A Definitional Framework for Functional Encryption

Functional encryption (FE) is a powerful generalization of various types of encryption. We investigate how FE can be used by a trusted authority to enforce access-control policies to data stored in an untrusted repository. Intuitively, if (functionally) encrypted data items are put in a publicly-readable repository, the effect of the encryption should be that every user has access to exactly (and only) those functions of the data items for which he has previously received the corresponding decryption key. That is, in an ideal-world view, the key authority can flexibly manage read access of users to the repository. This appears to be exactly what FE is supposed to achieve, and most natural applications of FE can be understood as specific uses of such a repository with access control.

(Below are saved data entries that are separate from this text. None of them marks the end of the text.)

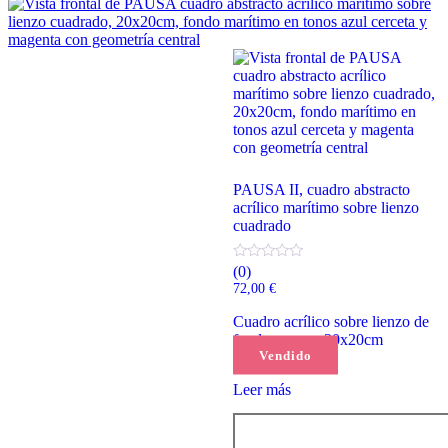
PAUSA II, cuadro abstracto
acrílico marítimo sobre lienzo
cuadrado
(0)
72,00
€
Cuadro acrílico sobre lienzo de
fondo grueso, 20x20cm
Vendido
Leer más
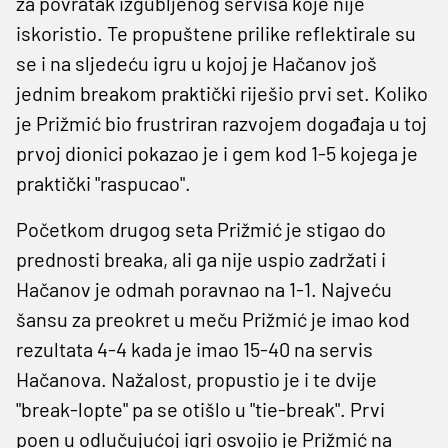
za povratak izgubljenog servisa koje nije
iskoristio. Te propuštene prilike reflektirale su
se i na sljedeću igru u kojoj je Hačanov još
jednim breakom praktički riješio prvi set. Koliko
je Prižmić bio frustriran razvojem događaja u toj
prvoj dionici pokazao je i gem kod 1-5 kojega je
praktički "raspucao".
Početkom drugog seta Prižmić je stigao do
prednosti breaka, ali ga nije uspio zadržati i
Hačanov je odmah poravnao na 1-1. Najveću
šansu za preokret u meču Prižmić je imao kod
rezultata 4-4 kada je imao 15-40 na servis
Hačanova. Nažalost, propustio je i te dvije
"break-lopte" pa se otišlo u "tie-break". Prvi
poen u odlučujućoj igri osvojio je Prižmić na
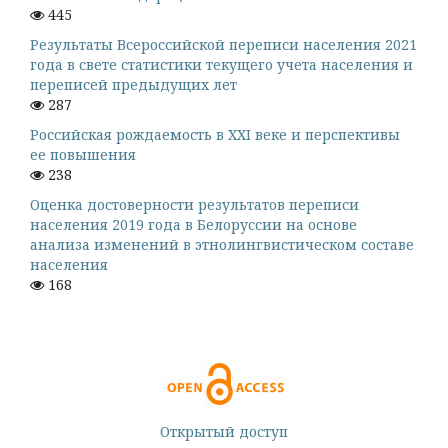
445
Результаты Всероссийской переписи населения 2021
года в свете статистики текущего учета населения и
переписей предыдущих лет
287
Российская рождаемость в XXI веке и перспективы
ее повышения
238
Оценка достоверности результатов переписи
населения 2019 года в Белоруссии на основе
анализа изменений в этнолингвистическом составе
населения
168
Открытый доступ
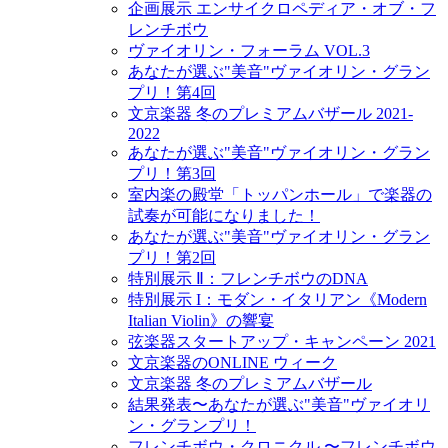
企画展示 エンサイクロペディア・オブ・フ
レンチボウ
ヴァイオリン・フォーラム VOL.3
あなたが選ぶ"美音"ヴァイオリン・グラン
プリ！第4回
文京楽器 冬のプレミアムバザール 2021-
2022
あなたが選ぶ"美音"ヴァイオリン・グラン
プリ！第3回
室内楽の殿堂「トッパンホール」で楽器の
試奏が可能になりました！
あなたが選ぶ"美音"ヴァイオリン・グラン
プリ！第2回
特別展示 Ⅱ：フレンチボウのDNA
特別展示 I：モダン・イタリアン《Modern
Italian Violin》の響宴
弦楽器スタートアップ・キャンペーン 2021
文京楽器のONLINE ウィーク
文京楽器 冬のプレミアムバザール
結果発表〜あなたが選ぶ"美音"ヴァイオリ
ン・グランプリ！
フレンチボウ・クロニクル 〜フレンチボウ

However, quite surprisingly, it is unclear whether known security definitions actually achieve this goal and hence whether known FE schemes can be used in such an application. In fact, there seems to be agreement in the cryptographic community that identifying the right security definitions for FE remains open. To resolve this problem, we treat FE in the constructive cryptography framework and propose a new conventional security definition, called composable functional encryption security (CFE-security), which exactly matches the described ideal-world interpretation. This definition (and hence the described application) is shown to be unachievable in the standard model but achievable in the random oracle model. Moreover, somewhat weaker definitions, which are achievable in the standard model, can be obtained by certain operational restrictions of the ideal-world repository, making explicit how schemes satisfying such a definition can (and cannot) meaningfully be used. Finally, adequate security definitions for generalizations of FE (such as multi-input, randomized functions, malicious cipher text generation, etc.) can be obtained by straight-forward operational extensions of the repository and extracting the corresponding security definitions. This leads towards a unified treatment of the security of FE.